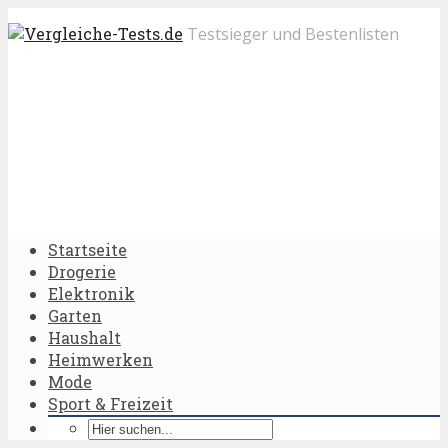
Testsieger und Bestenlisten
Startseite
Drogerie
Elektronik
Garten
Haushalt
Heimwerken
Mode
Sport & Freizeit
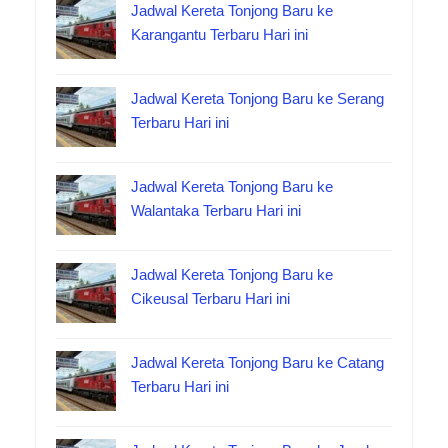
Jadwal Kereta Tonjong Baru ke
Karangantu Terbaru Hari ini
Jadwal Kereta Tonjong Baru ke Serang
Terbaru Hari ini
Jadwal Kereta Tonjong Baru ke
Walantaka Terbaru Hari ini
Jadwal Kereta Tonjong Baru ke
Cikeusal Terbaru Hari ini
Jadwal Kereta Tonjong Baru ke Catang
Terbaru Hari ini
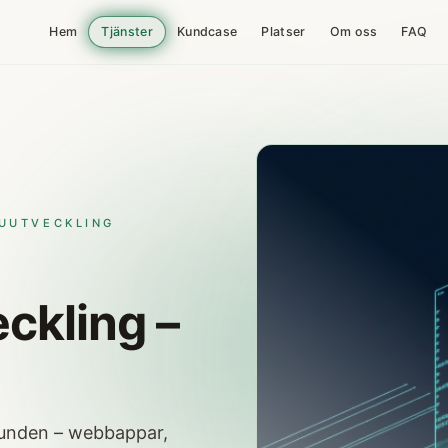
Hem
Tjänster
Kundcase
Platser
Om oss
FAQ
RUUTVECKLING
ckling –
runden – webbappar,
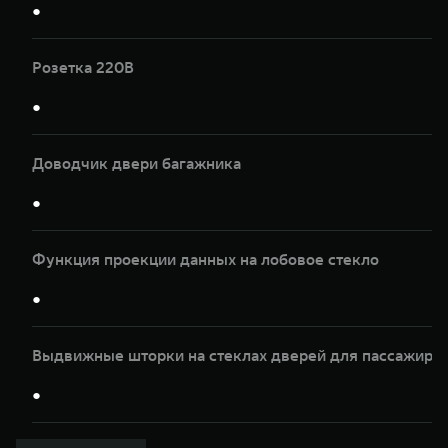
●
Розетка 220В
●
Доводчик двери багажника
●
Функция проекции данных на лобовое стекло
●
Выдвижные шторки на стеклах дверей для пассажиров
●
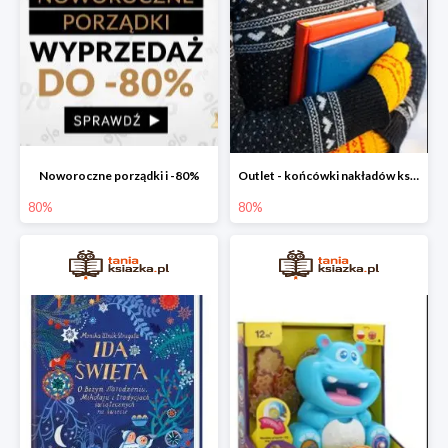
Noworoczne porządki i -80%
Outlet - końcówki nakładów książek
80%
80%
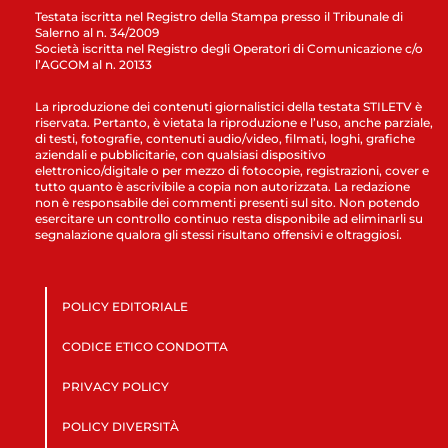
Testata iscritta nel Registro della Stampa presso il Tribunale di
Salerno al n. 34/2009
Società iscritta nel Registro degli Operatori di Comunicazione c/o
l’AGCOM al n. 20133
La riproduzione dei contenuti giornalistici della testata STILETV è
riservata. Pertanto, è vietata la riproduzione e l’uso, anche parziale,
di testi, fotografie, contenuti audio/video, filmati, loghi, grafiche
aziendali e pubblicitarie, con qualsiasi dispositivo
elettronico/digitale o per mezzo di fotocopie, registrazioni, cover e
tutto quanto è ascrivibile a copia non autorizzata. La redazione
non è responsabile dei commenti presenti sul sito. Non potendo
esercitare un controllo continuo resta disponibile ad eliminarli su
segnalazione qualora gli stessi risultano offensivi e oltraggiosi.
POLICY EDITORIALE
CODICE ETICO CONDOTTA
PRIVACY POLICY
POLICY DIVERSITÀ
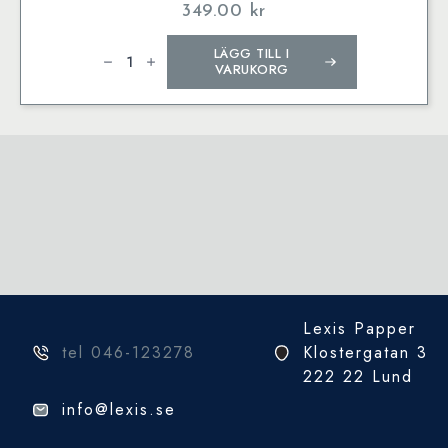
349.00
kr
Montblanc
LÄGG TILL I
Ink
Bottle,
VARUKORG
Modena
Red,
60
ml
mängd
Lexis Papper
tel 046-123278
Klostergatan 3
222 22 Lund
info@lexis.se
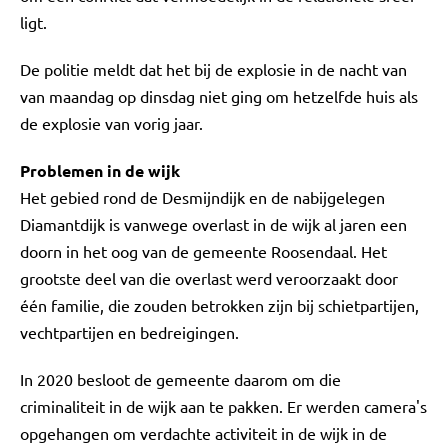
ligt.
De politie meldt dat het bij de explosie in de nacht van
van maandag op dinsdag niet ging om hetzelfde huis als
de explosie van vorig jaar.
Problemen in de wijk
Het gebied rond de Desmijndijk en de nabijgelegen
Diamantdijk is vanwege overlast in de wijk al jaren een
doorn in het oog van de gemeente Roosendaal. Het
grootste deel van die overlast werd veroorzaakt door
één familie, die zouden betrokken zijn bij schietpartijen,
vechtpartijen en bedreigingen.
In 2020 besloot de gemeente daarom om die
criminaliteit in de wijk aan te pakken. Er werden camera's
opgehangen om verdachte activiteit in de wijk in de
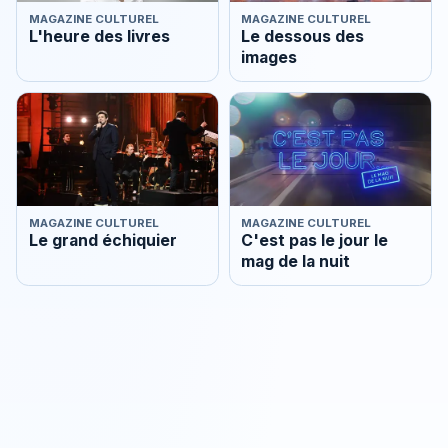
MAGAZINE CULTUREL
MAGAZINE CULTUREL
L'heure des livres
Le dessous des
images
MAGAZINE CULTUREL
MAGAZINE CULTUREL
Le grand échiquier
C'est pas le jour le
mag de la nuit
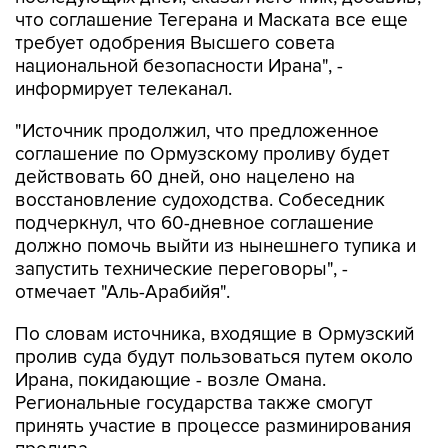
что соглашение Тегерана и Маската все еще
требует одобрения Высшего совета
национальной безопасности Ирана", -
информирует телеканал.
"Источник продолжил, что предложенное
соглашение по Ормузскому проливу будет
действовать 60 дней, оно нацелено на
восстановление судоходства. Собеседник
подчеркнул, что 60-дневное соглашение
должно помочь выйти из нынешнего тупика и
запустить технические переговоры", -
отмечает "Аль-Арабийя".
По словам источника, входящие в Ормузский
пролив суда будут пользоваться путем около
Ирана, покидающие - возле Омана.
Региональные государства также смогут
принять участие в процессе разминирования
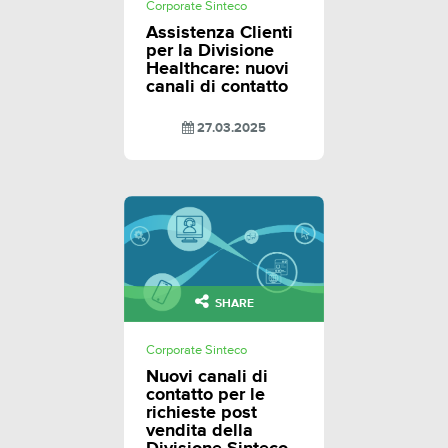
Corporate Sinteco
Assistenza Clienti
per la Divisione
Healthcare: nuovi
canali di contatto
27.03.2025
SHARE
Corporate Sinteco
Nuovi canali di
contatto per le
richieste post
vendita della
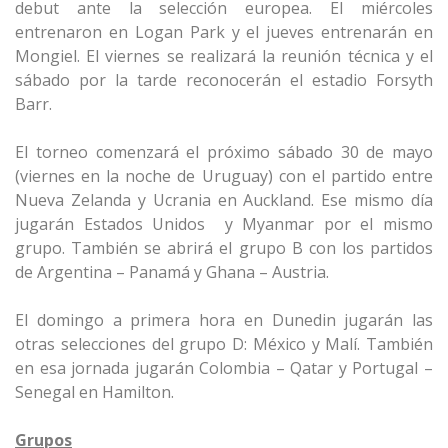
debut ante la selección europea. El miércoles
entrenaron en Logan Park y el jueves entrenarán en
Mongiel. El viernes se realizará la reunión técnica y el
sábado por la tarde reconocerán el estadio Forsyth
Barr.
El torneo comenzará el próximo sábado 30 de mayo
(viernes en la noche de Uruguay) con el partido entre
Nueva Zelanda y Ucrania en Auckland. Ese mismo día
jugarán Estados Unidos y Myanmar por el mismo
grupo. También se abrirá el grupo B con los partidos
de Argentina – Panamá y Ghana – Austria.
El domingo a primera hora en Dunedin jugarán las
otras selecciones del grupo D: México y Malí. También
en esa jornada jugarán Colombia – Qatar y Portugal –
Senegal en Hamilton.
Grupos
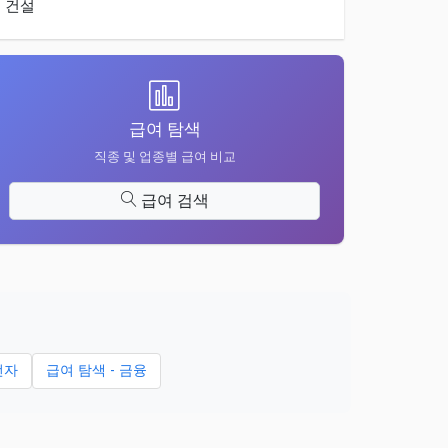
건설
급여 탐색
직종 및 업종별 급여 비교
급여 검색
전자
급여 탐색 - 금융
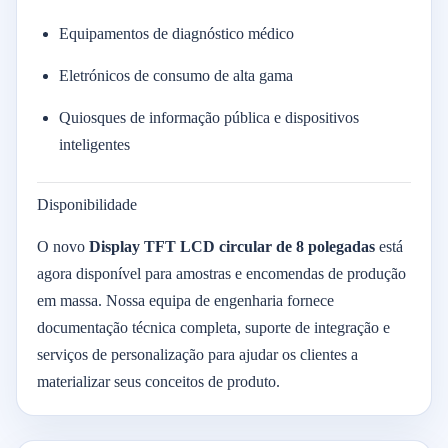
Equipamentos de diagnóstico médico
Eletrónicos de consumo de alta gama
Quiosques de informação pública e dispositivos
inteligentes
Disponibilidade
O novo
Display TFT LCD circular de 8 polegadas
está
agora disponível para amostras e encomendas de produção
em massa. Nossa equipa de engenharia fornece
documentação técnica completa, suporte de integração e
serviços de personalização para ajudar os clientes a
materializar seus conceitos de produto.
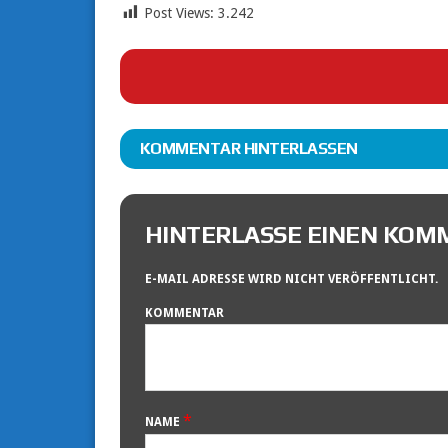
Post Views:
3.242
KOMMENTAR HINTERLASSEN
HINTERLASSE EINEN KO
E-MAIL ADRESSE WIRD NICHT VERÖFFENTLICHT.
KOMMENTAR
*
NAME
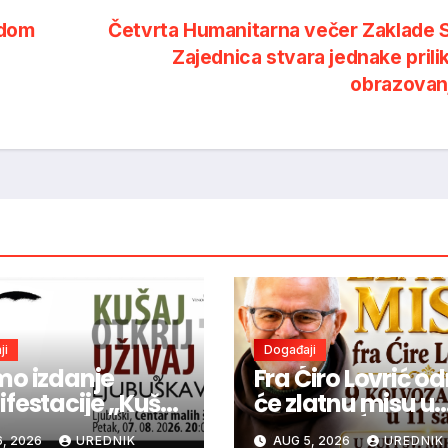
odom
Četvrta Humanitarna večer Zaklade 
Zajednica stvara jednake prili
obrazovan
ji
Događaji
o izdanje
Fra Ćiro Lovrić od
festacije „Kušaj
će zlatnu misu u
uška vina“
Odžaku-Ćaiću
, 2026
UREDNIK
AUG 5, 2026
UREDNIK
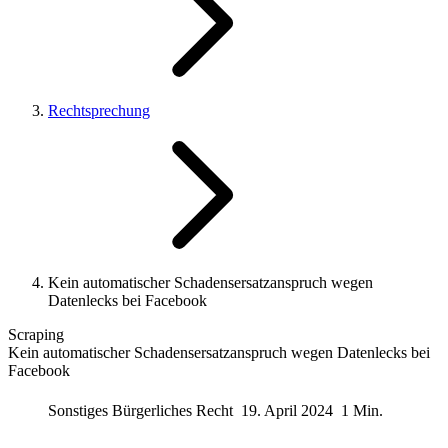
Rechtsprechung
Kein automatischer Schadensersatzanspruch wegen
Datenlecks bei Facebook
Scraping
Kein automatischer Schadensersatzanspruch wegen Datenlecks bei
Facebook
Sonstiges Bürgerliches Recht
19. April 2024
1 Min.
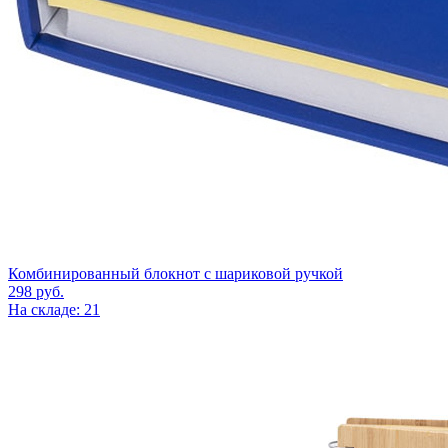
Комбинированный блокнот с шариковой ручкой
298
руб.
На складе: 21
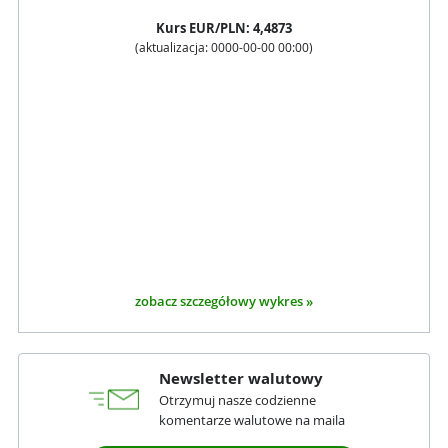
Kurs
EUR
/PLN:
4,4873
(aktualizacja:
0000-00-00 00:00
)
zobacz szczegółowy wykres »
Newsletter walutowy
Otrzymuj nasze codzienne
komentarze walutowe na maila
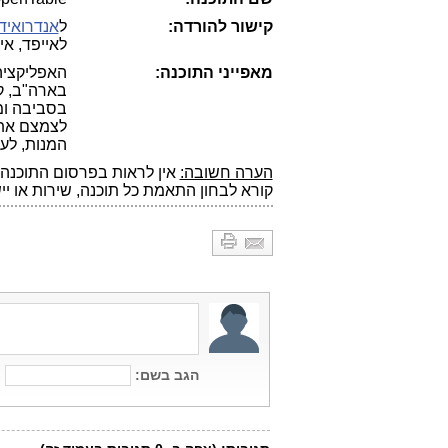
קישור להורדה:
ל
אנדרואיד
לאייפד, איי
מאפייני התוכנה:
בארה"ב, קנ
בסביבה ומז
לצמצם את ה
המנות, לע
הערה חשובה:
אין לראות בפרסום התוכנה 
קורא לבחון התאמת כל תוכנה, שירות או יי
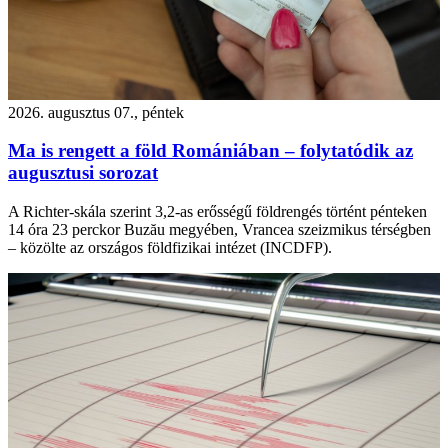
2026. augusztus 07., péntek
Ma is rengett a föld Romániában – folytatódik az
augusztusi sorozat
A Richter-skála szerint 3,2-as erősségű földrengés történt pénteken
14 óra 23 perckor Buzău megyében, Vrancea szeizmikus térségben
– közölte az országos földfizikai intézet (INCDFP).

——

#### [Your assignment]
Give every record again without changing a word. Exclude the pictures.

#### [Answer section]
Testsieger und Bestenlisten
Startseite
Drogerie
Elektronik
Garten
Haushalt
Heimwerken
Mode
Sport & Freizeit
Jadwal Kereta Tonjong Baru ke
Karangantu Terbaru Hari ini
Jadwal Kereta Tonjong Baru ke Serang
Terbaru Hari ini
Jadwal Kereta Tonjong Baru ke
Walantaka Terbaru Hari ini
Jadwal Kereta Tonjong Baru ke
Cikeusal Terbaru Hari ini
Jadwal Kereta Tonjong Baru ke Catang
Terbaru Hari ini
Hem
Tjänster
Kundcase
Platser
Om oss
FAQ
RUUTVECKLING
ckling –
runden – webbappar,
●
Розетка 220В
●
Доводчик двери багажника
●
Функция проекции данных на лобовое стекло
●
Выдвижные шторки на стеклах дверей для пассажиров
●
Noworoczne porządki i -80%
Outlet - końcówki nakładów książek
80%
80%
Testata iscritta nel Registro della Stampa presso il Tribunale di
Salerno al n. 34/2009
Società iscritta nel Registro degli Operatori di Comunicazione c/o
l’AGCOM al n. 20133
La riproduzione dei contenuti giornalistici della testata STILETV è
riservata. Pertanto, è vietata la riproduzione e l’uso, anche parziale,
di testi, fotografie, contenuti audio/video, filmati, loghi, grafiche
aziendali e pubblicitarie, con qualsiasi dispositivo
elettronico/digitale o per mezzo di fotocopie, registrazioni, cover e
tutto quanto è ascrivibile a copia non autorizzata. La redazione
non è responsabile dei commenti presenti sul sito. Non potendo
esercitare un controllo continuo resta disponibile ad eliminarli su
segnalazione qualora gli stessi risultano offensivi e oltraggiosi.
POLICY EDITORIALE
CODICE ETICO CONDOTTA
PRIVACY POLICY
POLICY DIVERSITÀ
349.00
kr
Montblanc
LÄGG TILL I
Ink
Bottle,
VARUKORG
Modena
Red,
60
ml
mängd
Lexis Papper
tel 046-123278
Klostergatan 3
222 22 Lund
info@lexis.se
ligt.
De politie meldt dat het bij de explosie in de nacht van
van maandag op dinsdag niet ging om hetzelfde huis als
de explosie van vorig jaar.
Problemen in de wijk
Het gebied rond de Desmijndijk en de nabijgelegen
Diamantdijk is vanwege overlast in de wijk al jaren een
doorn in het oog van de gemeente Roosendaal. Het
grootste deel van die overlast werd veroorzaakt door
één familie, die zouden betrokken zijn bij schietpartijen,
vechtpartijen en bedreigingen.
In 2020 besloot de gemeente daarom om die
criminaliteit in de wijk aan te pakken. Er werden camera's
opgehangen om verdachte activiteit in de wijk in de
MAGAZINE CULTUREL
MAGAZINE CULTUREL
L'heure des livres
Le dessous des
images
MAGAZINE CULTUREL
MAGAZINE CULTUREL
Le grand échiquier
C'est pas le jour le
mag de la nuit
что соглашение Тегерана и Маската все еще
требует одобрения Высшего совета
национальной безопасности Ирана", -
информирует телеканал.
"Источник продолжил, что предложенное
соглашение по Ормузскому проливу будет
действовать 60 дней, оно нацелено на
восстановление судоходства. Собеседник
подчеркнул, что 60-дневное соглашение
должно помочь выйти из нынешнего тупика и
запустить технические переговоры", -
отмечает "Аль-Арабийя".
По словам источника, входящие в Ормузский
пролив суда будут пользоваться путем около
Ирана, покидающие - возле Омана.
Региональные государства также смогут
принять участие в процессе разминирования
Corporate Sinteco
Assistenza Clienti
per la Divisione
Healthcare: nuovi
canali di contatto
27.03.2025
SHARE
Corporate Sinteco
Nuovi canali di
contatto per le
richieste post
vendita della
debut ante la selección europea. El miércoles
entrenaron en Logan Park y el jueves entrenarán en
Mongiel. El viernes se realizará la reunión técnica y el
sábado por la tarde reconocerán el estadio Forsyth
Barr.
El torneo comenzará el próximo sábado 30 de mayo
(viernes en la noche de Uruguay) con el partido entre
Nueva Zelanda y Ucrania en Auckland. Ese mismo día
jugarán Estados Unidos y Myanmar por el mismo
grupo. También se abrirá el grupo B con los partidos
de Argentina – Panamá y Ghana – Austria.
El domingo a primera hora en Dunedin jugarán las
otras selecciones del grupo D: México y Malí. También
en esa jornada jugarán Colombia – Qatar y Portugal –
Senegal en Hamilton.
Grupos
건설
급여 탐색
직종 및 업종별 급여 비교
급여 검색
전자
급여 탐색 - 금융
Equipamentos de diagnóstico médico
Eletrónicos de consumo de alta gama
Quiosques de informação pública e dispositivos
inteligentes
Disponibilidade
O novo
Display TFT LCD circular de 8 polegadas
está
agora disponível para amostras e encomendas de produção
em massa. Nossa equipa de engenharia fornece
documentação técnica completa, suporte de integração e
serviços de personalização para ajudar os clientes a
materializar seus conceitos de produto.
Post Views:
3.242
KOMMENTAR HINTERLASSEN
HINTERLASSE EINEN KO
E-MAIL ADRESSE WIRD NICHT VERÖFFENTLICHT.
KOMMENTAR
*
NAME
odom
Četvrta Humanitarna večer Zaklade 
Zajednica stvara jednake prili
obrazovan
ji
Događaji
o izdanje
Fra Ćiro Lovrić od
festacije „Kušaj
će zlatnu misu u
uška vina“
Odžaku-Ćaiću
, 2026
UREDNIK
AUG 5, 2026
UREDNIK
Rechtsprechung
Kein automatischer Schadensersatzanspruch wegen
Datenlecks bei Facebook
Scraping
Kein automatischer Schadensersatzanspruch wegen Datenlecks bei
Facebook
Sonstiges Bürgerliches Recht
19. April 2024
1 Min.
Комбинированный блокнот с шариковой ручкой
298
руб.
На складе: 21
Kurs
EUR
/PLN:
4,4873
(aktualizacja:
0000-00-00 00:00
)
zobacz szczegółowy wykres »
Newsletter walutowy
Otrzymuj nasze codzienne
komentarze walutowe na maila
קישור להורדה:
ל
אנדרואיד
לאייפד, איי
מאפייני התוכנה:
בארה"ב, קנ
בסביבה ומז
לצמצם את ה
המנות, לע
הערה חשובה:
אין לראות בפרסום התוכנה 
קורא לבחון התאמת כל תוכנה, שירות או יי
2026. augusztus 07., péntek
Ma is rengett a föld Romániában – folytatódik az
augusztusi sorozat
A Richter-skála szerint 3,2-as erősségű földrengés történt pénteken
14 óra 23 perckor Buzău megyében, Vrancea szeizmikus térségben
– közölte az országos földfizikai intézet (INCDFP).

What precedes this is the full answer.